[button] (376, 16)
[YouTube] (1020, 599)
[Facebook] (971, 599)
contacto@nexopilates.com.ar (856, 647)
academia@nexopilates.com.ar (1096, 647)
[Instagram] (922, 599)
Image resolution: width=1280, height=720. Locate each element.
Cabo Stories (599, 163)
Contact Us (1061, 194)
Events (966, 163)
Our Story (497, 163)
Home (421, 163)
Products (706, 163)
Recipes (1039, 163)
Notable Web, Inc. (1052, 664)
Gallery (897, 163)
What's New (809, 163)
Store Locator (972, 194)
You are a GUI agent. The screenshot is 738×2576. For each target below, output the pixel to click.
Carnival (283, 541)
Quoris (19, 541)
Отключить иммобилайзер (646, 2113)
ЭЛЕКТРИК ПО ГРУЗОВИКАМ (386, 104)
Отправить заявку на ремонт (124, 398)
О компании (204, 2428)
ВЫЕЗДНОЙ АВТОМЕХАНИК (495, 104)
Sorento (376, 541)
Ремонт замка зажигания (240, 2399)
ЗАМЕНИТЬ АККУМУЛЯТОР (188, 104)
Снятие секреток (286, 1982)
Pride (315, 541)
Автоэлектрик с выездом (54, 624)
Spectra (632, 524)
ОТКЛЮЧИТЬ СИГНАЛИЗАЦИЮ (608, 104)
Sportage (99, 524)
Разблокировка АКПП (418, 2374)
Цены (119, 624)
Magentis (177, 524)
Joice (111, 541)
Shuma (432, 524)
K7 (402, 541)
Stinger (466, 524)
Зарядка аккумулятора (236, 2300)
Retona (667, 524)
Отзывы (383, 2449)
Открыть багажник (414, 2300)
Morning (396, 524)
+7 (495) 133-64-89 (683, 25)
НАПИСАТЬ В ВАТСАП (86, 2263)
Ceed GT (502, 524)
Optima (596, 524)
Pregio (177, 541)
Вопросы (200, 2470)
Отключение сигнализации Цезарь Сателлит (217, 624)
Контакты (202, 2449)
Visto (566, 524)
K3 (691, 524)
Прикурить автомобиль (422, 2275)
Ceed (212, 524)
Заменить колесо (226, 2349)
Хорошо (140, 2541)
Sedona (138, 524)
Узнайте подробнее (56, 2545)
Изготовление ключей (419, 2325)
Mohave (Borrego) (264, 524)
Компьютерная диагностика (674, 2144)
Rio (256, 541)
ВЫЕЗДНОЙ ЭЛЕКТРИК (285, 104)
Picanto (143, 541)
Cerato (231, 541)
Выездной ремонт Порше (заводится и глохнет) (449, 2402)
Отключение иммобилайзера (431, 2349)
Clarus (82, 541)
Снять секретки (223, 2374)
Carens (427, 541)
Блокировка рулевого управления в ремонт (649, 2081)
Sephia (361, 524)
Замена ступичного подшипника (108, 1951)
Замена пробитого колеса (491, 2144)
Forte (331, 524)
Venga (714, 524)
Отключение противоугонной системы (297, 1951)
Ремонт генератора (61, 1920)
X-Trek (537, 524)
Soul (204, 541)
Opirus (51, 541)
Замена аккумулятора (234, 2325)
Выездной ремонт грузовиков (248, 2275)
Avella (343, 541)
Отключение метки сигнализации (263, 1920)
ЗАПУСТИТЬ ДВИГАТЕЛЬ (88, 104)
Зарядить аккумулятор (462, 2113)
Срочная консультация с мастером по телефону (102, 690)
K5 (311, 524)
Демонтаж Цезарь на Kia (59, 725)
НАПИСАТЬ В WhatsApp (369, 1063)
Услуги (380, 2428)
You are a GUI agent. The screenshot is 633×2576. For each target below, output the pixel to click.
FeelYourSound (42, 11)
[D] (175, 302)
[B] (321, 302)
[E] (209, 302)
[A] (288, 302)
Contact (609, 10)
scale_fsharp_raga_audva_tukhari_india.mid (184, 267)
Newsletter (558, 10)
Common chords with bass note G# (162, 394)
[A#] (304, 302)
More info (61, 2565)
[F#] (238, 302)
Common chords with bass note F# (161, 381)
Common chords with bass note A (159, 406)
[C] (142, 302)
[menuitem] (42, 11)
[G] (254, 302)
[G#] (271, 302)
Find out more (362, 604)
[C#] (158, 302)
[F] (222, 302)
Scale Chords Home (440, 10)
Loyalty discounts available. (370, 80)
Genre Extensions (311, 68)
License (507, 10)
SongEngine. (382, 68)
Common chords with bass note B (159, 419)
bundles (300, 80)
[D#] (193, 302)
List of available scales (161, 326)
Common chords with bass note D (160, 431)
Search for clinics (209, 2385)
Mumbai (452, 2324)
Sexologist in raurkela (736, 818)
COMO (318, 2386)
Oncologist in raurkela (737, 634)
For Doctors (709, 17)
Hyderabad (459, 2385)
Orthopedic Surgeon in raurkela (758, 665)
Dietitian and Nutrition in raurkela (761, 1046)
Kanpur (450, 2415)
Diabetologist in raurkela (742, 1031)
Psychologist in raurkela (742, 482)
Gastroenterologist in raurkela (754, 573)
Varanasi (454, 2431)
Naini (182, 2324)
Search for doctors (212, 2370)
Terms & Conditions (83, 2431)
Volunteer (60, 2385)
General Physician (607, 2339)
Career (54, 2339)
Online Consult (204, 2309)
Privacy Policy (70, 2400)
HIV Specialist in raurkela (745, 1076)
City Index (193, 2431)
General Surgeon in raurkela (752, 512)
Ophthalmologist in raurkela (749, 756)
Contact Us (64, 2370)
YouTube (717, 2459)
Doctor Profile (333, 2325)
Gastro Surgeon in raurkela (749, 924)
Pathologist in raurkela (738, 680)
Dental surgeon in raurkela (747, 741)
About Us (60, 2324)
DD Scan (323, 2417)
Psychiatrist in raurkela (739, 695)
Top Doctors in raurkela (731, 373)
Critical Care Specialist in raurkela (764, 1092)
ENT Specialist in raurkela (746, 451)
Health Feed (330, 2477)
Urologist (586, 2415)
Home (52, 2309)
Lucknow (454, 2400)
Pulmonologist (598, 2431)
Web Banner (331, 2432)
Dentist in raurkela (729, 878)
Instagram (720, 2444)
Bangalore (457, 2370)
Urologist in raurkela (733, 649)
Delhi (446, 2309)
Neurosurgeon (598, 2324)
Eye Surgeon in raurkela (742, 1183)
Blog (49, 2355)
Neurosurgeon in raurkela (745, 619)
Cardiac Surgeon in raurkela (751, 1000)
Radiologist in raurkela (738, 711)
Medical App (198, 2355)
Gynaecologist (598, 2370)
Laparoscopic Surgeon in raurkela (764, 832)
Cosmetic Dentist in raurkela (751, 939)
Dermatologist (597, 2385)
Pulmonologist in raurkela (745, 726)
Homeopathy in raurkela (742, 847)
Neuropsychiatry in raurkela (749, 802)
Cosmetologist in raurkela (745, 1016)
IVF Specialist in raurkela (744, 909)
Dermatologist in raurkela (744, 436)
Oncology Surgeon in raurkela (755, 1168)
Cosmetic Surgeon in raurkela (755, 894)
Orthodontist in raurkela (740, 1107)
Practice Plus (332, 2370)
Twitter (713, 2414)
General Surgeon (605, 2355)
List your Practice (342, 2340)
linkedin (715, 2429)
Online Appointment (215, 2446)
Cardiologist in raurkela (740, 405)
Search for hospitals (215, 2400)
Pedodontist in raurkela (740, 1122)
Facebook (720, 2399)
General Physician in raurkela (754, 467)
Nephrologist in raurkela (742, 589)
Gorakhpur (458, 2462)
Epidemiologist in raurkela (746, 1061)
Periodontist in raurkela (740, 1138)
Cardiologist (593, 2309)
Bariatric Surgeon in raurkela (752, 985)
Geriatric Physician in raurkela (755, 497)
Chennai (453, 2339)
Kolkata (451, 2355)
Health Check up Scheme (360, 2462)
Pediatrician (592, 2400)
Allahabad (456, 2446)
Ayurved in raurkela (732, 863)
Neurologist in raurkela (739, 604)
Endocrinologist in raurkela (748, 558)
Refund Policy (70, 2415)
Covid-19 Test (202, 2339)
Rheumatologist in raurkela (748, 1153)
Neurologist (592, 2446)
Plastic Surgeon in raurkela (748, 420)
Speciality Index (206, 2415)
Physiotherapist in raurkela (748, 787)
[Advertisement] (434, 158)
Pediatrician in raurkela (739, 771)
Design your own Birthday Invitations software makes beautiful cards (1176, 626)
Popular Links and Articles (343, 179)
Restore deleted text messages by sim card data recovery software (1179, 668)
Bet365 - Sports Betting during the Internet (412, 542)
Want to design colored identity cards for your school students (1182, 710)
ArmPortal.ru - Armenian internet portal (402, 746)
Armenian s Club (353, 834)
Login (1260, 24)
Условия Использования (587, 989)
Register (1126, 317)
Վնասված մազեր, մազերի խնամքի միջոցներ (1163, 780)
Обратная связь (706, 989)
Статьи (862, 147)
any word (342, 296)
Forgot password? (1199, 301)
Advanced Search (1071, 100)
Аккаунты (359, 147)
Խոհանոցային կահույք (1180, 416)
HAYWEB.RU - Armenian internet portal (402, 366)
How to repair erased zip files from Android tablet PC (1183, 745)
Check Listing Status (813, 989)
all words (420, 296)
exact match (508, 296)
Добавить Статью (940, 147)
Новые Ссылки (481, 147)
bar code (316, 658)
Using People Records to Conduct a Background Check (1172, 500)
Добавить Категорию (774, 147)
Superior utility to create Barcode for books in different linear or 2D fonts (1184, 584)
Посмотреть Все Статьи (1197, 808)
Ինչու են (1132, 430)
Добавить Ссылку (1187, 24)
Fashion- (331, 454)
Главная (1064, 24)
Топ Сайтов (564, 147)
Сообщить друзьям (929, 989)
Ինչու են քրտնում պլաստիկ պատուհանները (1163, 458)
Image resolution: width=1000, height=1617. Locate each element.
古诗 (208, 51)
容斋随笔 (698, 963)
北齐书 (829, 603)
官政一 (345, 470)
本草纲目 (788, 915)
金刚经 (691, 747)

*****

# [Aim of the exercise]
Output only the lines from the line that contains "Forgot password? (1199, 301)" through the end of the entries, both included, exactly as they appear.

# [Reply to the task]
Forgot password? (1199, 301)
Advanced Search (1071, 100)
Аккаунты (359, 147)
Խոհանոցային կահույք (1180, 416)
HAYWEB.RU - Armenian internet portal (402, 366)
How to repair erased zip files from Android tablet PC (1183, 745)
Check Listing Status (813, 989)
all words (420, 296)
exact match (508, 296)
Добавить Статью (940, 147)
Новые Ссылки (481, 147)
bar code (316, 658)
Using People Records to Conduct a Background Check (1172, 500)
Добавить Категорию (774, 147)
Superior utility to create Barcode for books in different linear or 2D fonts (1184, 584)
Посмотреть Все Статьи (1197, 808)
Ինչու են (1132, 430)
Добавить Ссылку (1187, 24)
Fashion- (331, 454)
Главная (1064, 24)
Топ Сайтов (564, 147)
Сообщить друзьям (929, 989)
Ինչու են քրտնում պլաստիկ պատուհանները (1163, 458)
Image resolution: width=1000, height=1617. Locate each element.
古诗 (208, 51)
容斋随笔 (698, 963)
北齐书 (829, 603)
官政一 (345, 470)
本草纲目 (788, 915)
金刚经 (691, 747)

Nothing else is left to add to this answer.